Digital assets are digital records or representations of value stored and tracked using distributed ledger technology, which is often referred to as the blockchain technology. These records can represent traditional forms of value, such as stocks, real estate, and patents, and they can also represent new forms of intangible value, such as art.
Digital assets can be classified into four sub categories:
1. Digital Security Offerings (DSOs)
3. Central Bank Digital Currencies (CBDC) / "Stablecoins"
4. Decentralized Finance (DeFi)
1. Digital Security Offerings (DSO)
Digital Security Offerings are the next generation channels of capital formation for businesses.
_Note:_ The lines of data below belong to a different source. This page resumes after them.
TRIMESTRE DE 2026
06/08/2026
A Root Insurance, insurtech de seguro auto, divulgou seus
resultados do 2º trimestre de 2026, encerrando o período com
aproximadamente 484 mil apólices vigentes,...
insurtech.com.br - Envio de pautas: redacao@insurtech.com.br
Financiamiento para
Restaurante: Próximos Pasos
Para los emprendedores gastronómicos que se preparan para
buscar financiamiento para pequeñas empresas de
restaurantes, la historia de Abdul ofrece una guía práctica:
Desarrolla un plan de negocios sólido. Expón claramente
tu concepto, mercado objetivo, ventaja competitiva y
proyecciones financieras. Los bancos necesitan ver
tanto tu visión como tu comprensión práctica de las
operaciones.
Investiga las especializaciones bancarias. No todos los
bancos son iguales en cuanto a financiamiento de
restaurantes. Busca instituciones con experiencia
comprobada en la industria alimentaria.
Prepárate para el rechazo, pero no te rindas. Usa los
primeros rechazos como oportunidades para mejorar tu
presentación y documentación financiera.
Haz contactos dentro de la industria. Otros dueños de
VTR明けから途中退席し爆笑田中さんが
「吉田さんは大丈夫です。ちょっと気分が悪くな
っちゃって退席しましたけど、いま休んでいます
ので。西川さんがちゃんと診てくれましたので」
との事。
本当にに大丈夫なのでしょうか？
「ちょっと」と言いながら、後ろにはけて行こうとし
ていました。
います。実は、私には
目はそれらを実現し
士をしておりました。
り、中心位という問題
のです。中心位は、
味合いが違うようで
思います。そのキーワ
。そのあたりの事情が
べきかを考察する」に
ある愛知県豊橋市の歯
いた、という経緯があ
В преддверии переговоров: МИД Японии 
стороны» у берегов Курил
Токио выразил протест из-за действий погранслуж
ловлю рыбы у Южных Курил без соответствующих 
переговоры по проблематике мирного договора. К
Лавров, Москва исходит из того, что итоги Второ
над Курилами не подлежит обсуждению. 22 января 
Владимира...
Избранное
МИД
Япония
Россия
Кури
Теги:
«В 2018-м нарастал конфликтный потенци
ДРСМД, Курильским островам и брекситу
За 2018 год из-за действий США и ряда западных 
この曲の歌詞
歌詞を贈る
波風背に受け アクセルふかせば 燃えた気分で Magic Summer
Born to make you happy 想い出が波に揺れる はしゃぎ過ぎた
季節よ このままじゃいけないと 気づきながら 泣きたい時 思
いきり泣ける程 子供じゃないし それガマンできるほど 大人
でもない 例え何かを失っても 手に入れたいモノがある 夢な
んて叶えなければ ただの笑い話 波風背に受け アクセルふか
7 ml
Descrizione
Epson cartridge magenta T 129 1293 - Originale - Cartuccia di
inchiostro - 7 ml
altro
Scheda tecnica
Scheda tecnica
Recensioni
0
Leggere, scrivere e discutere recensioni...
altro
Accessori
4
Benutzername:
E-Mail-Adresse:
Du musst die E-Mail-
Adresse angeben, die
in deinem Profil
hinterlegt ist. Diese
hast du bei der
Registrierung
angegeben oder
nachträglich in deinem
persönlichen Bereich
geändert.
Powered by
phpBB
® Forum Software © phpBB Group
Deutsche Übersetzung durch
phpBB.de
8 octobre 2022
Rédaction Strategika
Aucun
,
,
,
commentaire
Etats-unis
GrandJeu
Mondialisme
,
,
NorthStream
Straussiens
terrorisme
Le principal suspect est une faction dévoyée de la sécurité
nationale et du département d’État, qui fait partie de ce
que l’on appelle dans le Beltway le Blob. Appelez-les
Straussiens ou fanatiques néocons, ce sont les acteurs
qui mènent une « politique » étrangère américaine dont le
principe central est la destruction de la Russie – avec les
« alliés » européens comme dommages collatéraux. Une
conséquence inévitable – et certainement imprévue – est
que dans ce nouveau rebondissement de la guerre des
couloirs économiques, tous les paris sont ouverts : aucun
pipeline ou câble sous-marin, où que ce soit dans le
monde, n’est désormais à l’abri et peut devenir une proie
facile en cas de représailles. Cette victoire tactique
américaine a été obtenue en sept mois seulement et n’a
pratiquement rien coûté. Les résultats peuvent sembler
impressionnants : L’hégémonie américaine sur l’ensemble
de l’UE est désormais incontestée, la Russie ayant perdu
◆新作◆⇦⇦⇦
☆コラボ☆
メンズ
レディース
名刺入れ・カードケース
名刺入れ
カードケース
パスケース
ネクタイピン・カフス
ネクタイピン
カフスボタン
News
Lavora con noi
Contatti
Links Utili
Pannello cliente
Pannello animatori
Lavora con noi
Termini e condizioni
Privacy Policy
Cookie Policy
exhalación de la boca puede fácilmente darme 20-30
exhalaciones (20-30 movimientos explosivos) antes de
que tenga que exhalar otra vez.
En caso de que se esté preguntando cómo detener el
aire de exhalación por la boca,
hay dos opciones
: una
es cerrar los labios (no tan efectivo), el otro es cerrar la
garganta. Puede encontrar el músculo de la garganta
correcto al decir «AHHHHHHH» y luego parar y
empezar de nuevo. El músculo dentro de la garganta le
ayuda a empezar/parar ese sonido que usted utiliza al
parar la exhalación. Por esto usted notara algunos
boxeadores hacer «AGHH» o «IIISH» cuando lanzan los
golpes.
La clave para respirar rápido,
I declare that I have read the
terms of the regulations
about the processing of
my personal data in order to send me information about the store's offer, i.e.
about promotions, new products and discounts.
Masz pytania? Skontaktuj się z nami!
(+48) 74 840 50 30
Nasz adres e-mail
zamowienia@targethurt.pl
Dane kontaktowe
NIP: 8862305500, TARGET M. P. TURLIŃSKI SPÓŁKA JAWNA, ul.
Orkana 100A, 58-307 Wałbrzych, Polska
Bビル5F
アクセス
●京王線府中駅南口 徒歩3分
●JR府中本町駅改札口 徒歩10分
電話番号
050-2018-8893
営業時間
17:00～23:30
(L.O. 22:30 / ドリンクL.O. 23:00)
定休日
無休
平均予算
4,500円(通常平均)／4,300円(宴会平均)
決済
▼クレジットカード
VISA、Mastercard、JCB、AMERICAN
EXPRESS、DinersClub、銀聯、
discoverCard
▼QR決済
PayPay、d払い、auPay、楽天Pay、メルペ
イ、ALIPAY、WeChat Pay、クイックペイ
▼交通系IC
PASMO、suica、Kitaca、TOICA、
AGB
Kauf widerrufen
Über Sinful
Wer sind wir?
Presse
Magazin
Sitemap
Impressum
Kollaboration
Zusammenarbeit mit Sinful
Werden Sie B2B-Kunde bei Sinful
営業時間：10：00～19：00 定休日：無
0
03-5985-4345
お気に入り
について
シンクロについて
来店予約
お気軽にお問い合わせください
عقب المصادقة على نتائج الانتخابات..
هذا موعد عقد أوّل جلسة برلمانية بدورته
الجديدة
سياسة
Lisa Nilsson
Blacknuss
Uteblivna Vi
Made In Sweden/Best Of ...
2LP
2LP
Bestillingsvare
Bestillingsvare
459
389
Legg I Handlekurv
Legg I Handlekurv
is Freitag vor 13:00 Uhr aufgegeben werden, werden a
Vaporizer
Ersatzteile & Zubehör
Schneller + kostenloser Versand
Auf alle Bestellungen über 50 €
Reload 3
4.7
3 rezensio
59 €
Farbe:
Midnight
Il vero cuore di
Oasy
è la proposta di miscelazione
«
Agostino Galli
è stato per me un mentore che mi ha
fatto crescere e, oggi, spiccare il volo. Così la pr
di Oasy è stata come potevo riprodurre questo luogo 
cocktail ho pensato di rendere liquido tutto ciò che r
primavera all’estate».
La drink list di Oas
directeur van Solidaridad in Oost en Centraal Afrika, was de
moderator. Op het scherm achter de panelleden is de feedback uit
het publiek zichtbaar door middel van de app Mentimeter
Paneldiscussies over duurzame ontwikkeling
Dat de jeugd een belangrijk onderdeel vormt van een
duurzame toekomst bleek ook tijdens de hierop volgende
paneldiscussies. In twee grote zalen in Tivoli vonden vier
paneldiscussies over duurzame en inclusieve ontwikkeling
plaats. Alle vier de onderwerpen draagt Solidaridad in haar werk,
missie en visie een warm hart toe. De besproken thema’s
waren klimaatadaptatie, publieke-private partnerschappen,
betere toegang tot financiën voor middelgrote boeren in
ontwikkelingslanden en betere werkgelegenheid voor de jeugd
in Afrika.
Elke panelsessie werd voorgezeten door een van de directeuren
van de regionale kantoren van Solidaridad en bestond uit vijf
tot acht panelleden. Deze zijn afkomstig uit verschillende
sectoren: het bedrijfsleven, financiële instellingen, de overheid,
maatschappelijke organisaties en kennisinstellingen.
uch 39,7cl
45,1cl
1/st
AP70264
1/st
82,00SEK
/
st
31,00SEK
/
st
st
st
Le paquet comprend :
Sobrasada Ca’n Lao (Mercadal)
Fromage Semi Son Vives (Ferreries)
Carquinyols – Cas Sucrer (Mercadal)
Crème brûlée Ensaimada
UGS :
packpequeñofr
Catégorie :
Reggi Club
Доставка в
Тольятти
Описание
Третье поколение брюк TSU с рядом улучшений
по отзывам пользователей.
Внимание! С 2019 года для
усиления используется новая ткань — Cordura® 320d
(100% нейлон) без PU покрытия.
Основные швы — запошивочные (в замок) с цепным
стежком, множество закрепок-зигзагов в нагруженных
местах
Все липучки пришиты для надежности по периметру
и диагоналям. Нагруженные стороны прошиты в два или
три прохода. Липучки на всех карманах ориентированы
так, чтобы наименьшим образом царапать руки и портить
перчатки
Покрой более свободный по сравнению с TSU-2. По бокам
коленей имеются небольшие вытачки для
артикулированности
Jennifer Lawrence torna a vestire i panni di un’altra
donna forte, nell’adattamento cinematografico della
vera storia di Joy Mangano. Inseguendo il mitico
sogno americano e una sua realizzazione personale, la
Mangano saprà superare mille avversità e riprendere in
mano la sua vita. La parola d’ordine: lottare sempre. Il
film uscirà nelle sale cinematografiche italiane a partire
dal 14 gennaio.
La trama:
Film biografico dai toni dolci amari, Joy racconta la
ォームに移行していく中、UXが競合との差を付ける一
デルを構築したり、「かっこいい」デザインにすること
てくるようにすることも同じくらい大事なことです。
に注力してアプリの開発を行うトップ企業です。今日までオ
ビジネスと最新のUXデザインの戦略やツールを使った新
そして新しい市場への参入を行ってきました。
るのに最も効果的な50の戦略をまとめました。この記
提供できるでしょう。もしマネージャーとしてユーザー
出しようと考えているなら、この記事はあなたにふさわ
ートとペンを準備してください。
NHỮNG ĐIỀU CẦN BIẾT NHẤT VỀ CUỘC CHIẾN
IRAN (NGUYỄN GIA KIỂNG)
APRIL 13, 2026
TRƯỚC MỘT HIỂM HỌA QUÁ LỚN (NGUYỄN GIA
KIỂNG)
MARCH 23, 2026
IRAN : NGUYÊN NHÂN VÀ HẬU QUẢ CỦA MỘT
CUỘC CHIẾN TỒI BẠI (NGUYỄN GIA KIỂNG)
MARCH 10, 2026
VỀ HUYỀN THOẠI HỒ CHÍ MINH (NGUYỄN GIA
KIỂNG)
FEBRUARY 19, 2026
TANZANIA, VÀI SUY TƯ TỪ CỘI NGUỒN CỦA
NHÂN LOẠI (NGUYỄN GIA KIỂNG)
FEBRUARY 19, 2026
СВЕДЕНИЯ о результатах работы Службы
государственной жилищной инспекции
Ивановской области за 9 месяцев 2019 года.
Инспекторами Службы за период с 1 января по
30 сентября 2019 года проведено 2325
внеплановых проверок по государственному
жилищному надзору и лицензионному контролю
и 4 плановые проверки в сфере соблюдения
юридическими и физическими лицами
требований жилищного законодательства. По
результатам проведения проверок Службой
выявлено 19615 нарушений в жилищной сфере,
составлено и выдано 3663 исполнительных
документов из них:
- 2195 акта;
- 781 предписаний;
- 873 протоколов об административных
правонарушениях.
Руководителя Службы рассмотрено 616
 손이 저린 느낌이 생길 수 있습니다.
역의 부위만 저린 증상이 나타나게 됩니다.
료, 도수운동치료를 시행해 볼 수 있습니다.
These offerings are similar to traditional securities offerings, but instead of receiving a stock certificate or note for their investments, investors receive their investment shares in the form of digital securities.
- DSOs are NOT cryptocurrencies
- Regulated by governing bodies and must be issued and traded on licensed platforms, such as InvestaX
- Essentially digitised version of traditional as well as alternative investments
- Present security-like features such as receiving voting rights and dividends
Types of assets that can be digitized
Benefits of Issuing digital securities
Opportunity size for DSOs in the private markets
A cryptocurrency is a medium of exchange, created and stored electronically on the blockchain using cryptographic functions to conduct financial transactions and to control the creation of monetary units.
- Cryptocurrencies have no intrinsic value
- No physical form
- Only exists on the blockchain network
- The supply is not determined by a central bank and is completely decentralized
- Not regulated by a central authority
3. Central Bank Digital Currency (CBDC) / Stablecoins
A central bank digital currency (CBDC) or stablecoins use a blockchain-based token to represent the digital form of currency backed by a reserve asset.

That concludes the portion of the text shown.